When the relationship between mind and body is out of harmony due to unpleasant emotions, negative feelings, low self-esteem and stressful situations, psychosomatic illnesses arise. Psychosomatic illnesses are physical pains that appear and develop in relation to psychological factors. When we talk about psychosomatic symptoms we are referring to physical pains for which there is no medical diagnosis.

“All our emotions are written in the body”
-Boris Cyrulnik

Projecting emotions into the body

There are different ways in which bodily problems or disorders related to psychological issues can manifest.

  • Digestive problems: irritable bowel syndrome or irritable colon is linked to rage, anger and aggression.
  • Heart and cardiovascular system: are related to euphoria, hysteria, excitement, hypersensitivity and nervousness.
  • Respiratory system: during depression, surprises can make a person hold their breath, causing emotions and states of anguish to suffocate us.

  • Glands: are affected by emotional imbalances like anxiety, doubt, skepticism and jealousy.
  • Genitourinary problems: are linked to fear, lack of self-esteem, shyness and hopelessness.
  • Dermatological or skin problems: are related to communication difficulties where someone wants to impose their view, as well as excess authority and dominating others.

“The question is not what illness someone has but rather who the person that has the illness is”
-William Osler

Our body shouts when our emotions are silenced

The physical manifestation of the same ailment or illness will develop differently depending on the state of mind we face it from. In the case of diseases like cancer or fibromyalgia, it has been shown that learning to manage the emotions and find emotional balance helps with recovery.

An important concept related to the inability to express our emotions is alexithymia. It describes a set of symptoms observed in people with psychosomatic illnesses and manifests as difficulty with identifying and describing emotions, as well as an impoverished inner fantasy life.

The different causes of alexithymia include hereditary, genetic and neuronal characteristics, brain lesions and traumasPeople with alexithymia are often described by others, including their loved ones, as cold and distant. They lack empathic abilities and have great difficulty understanding or responding effectively to the feelings of other people.

Emotional repression

It has been suggested that people with alexithymia repress their emotions. This repression serves to keep painful or unpleasant experiences out of the conscious mind. Individuals use this as a defense strategy and therefore have less access to emotional memories, especially those of negative or unpleasant experiences.
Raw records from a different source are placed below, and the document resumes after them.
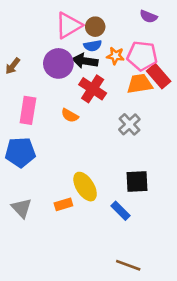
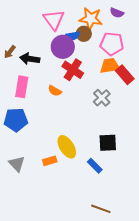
pink triangle: (69, 25) -> (54, 20), turned -35
brown circle: (95, 27) -> (84, 34), moved
orange star: (115, 56) -> (91, 19), moved, size x1.6
black arrow: (85, 61) -> (30, 59), moved
purple circle: (58, 63) -> (63, 47), moved
red rectangle: (159, 76) -> (125, 75), moved

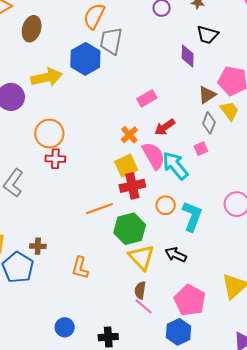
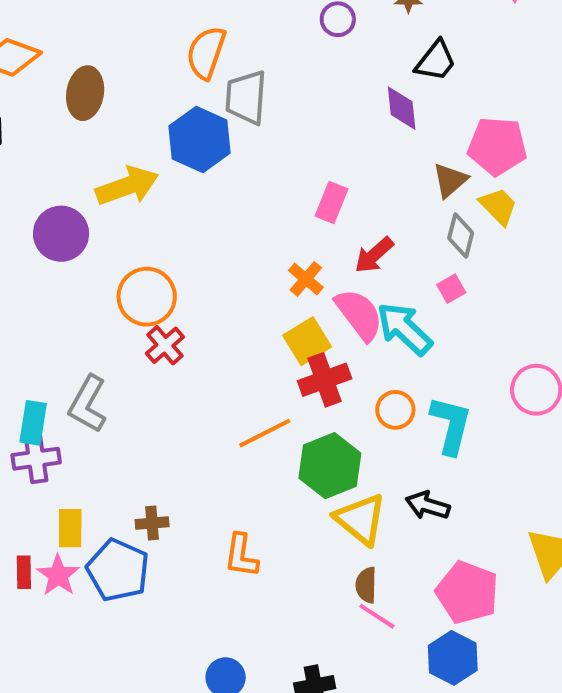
black trapezoid: (207, 35) -> (436, 61), turned -60
pink rectangle: (147, 98) -> (331, 202), turned -30
red cross: (55, 159) -> (165, 345), turned -36

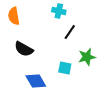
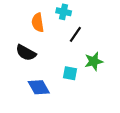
orange semicircle: (14, 16) -> (38, 23), moved

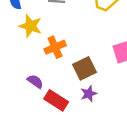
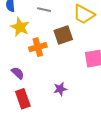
brown square: (85, 68) -> (63, 35), moved
red rectangle: (56, 100) -> (23, 99), moved, turned 30

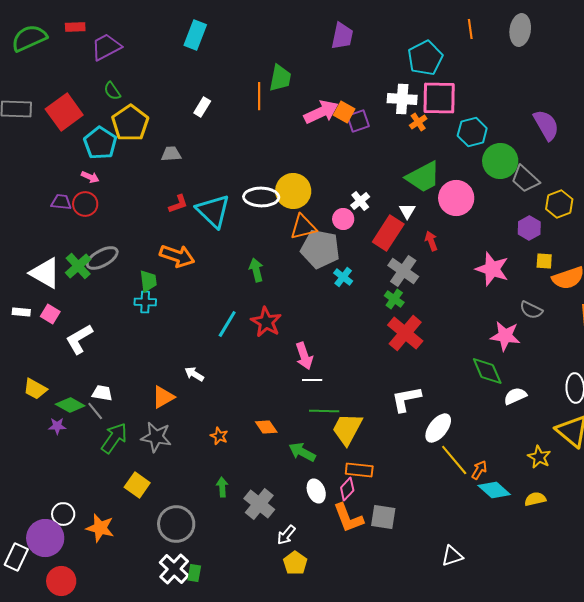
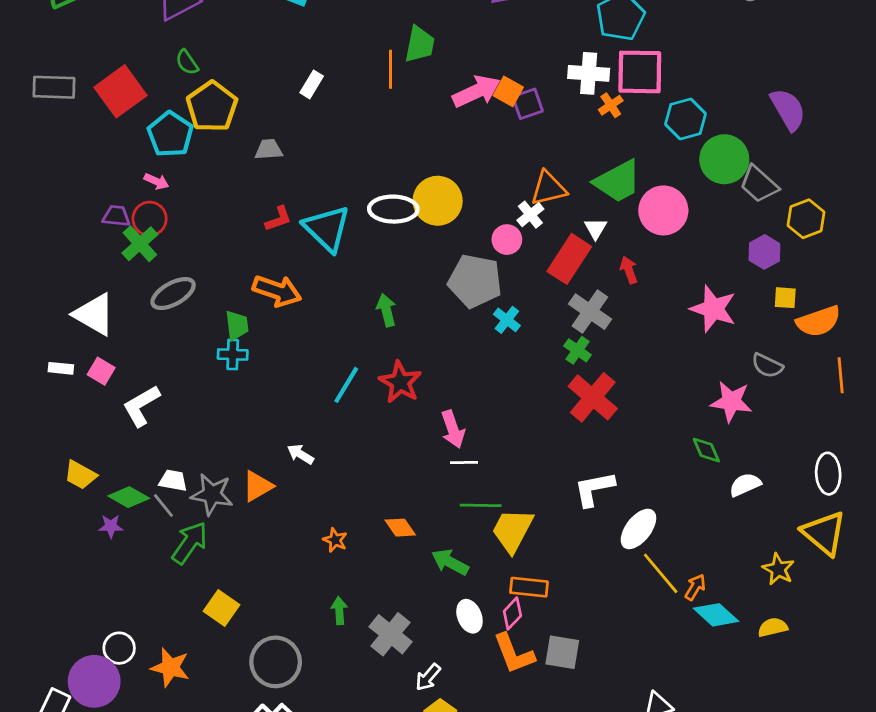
orange triangle: (303, 227) -> (548, 188), moved
green cross: (78, 266) -> (140, 244), moved
green diamond: (487, 371) -> (706, 450), size x0.7
gray star: (156, 437) -> (212, 494), moved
Many people respond to threatening or serious illnesses by blocking their emotions, which is reflected in difficulties with recognizing or regulating their own emotions, with the aim of protecting themselves from suffering. But far from protecting us, this approach to emotions has serious clinical and social consequences. What the tongue silences, the body shouts.

We cause the majority of illnesses ourselves through unreleased emotions.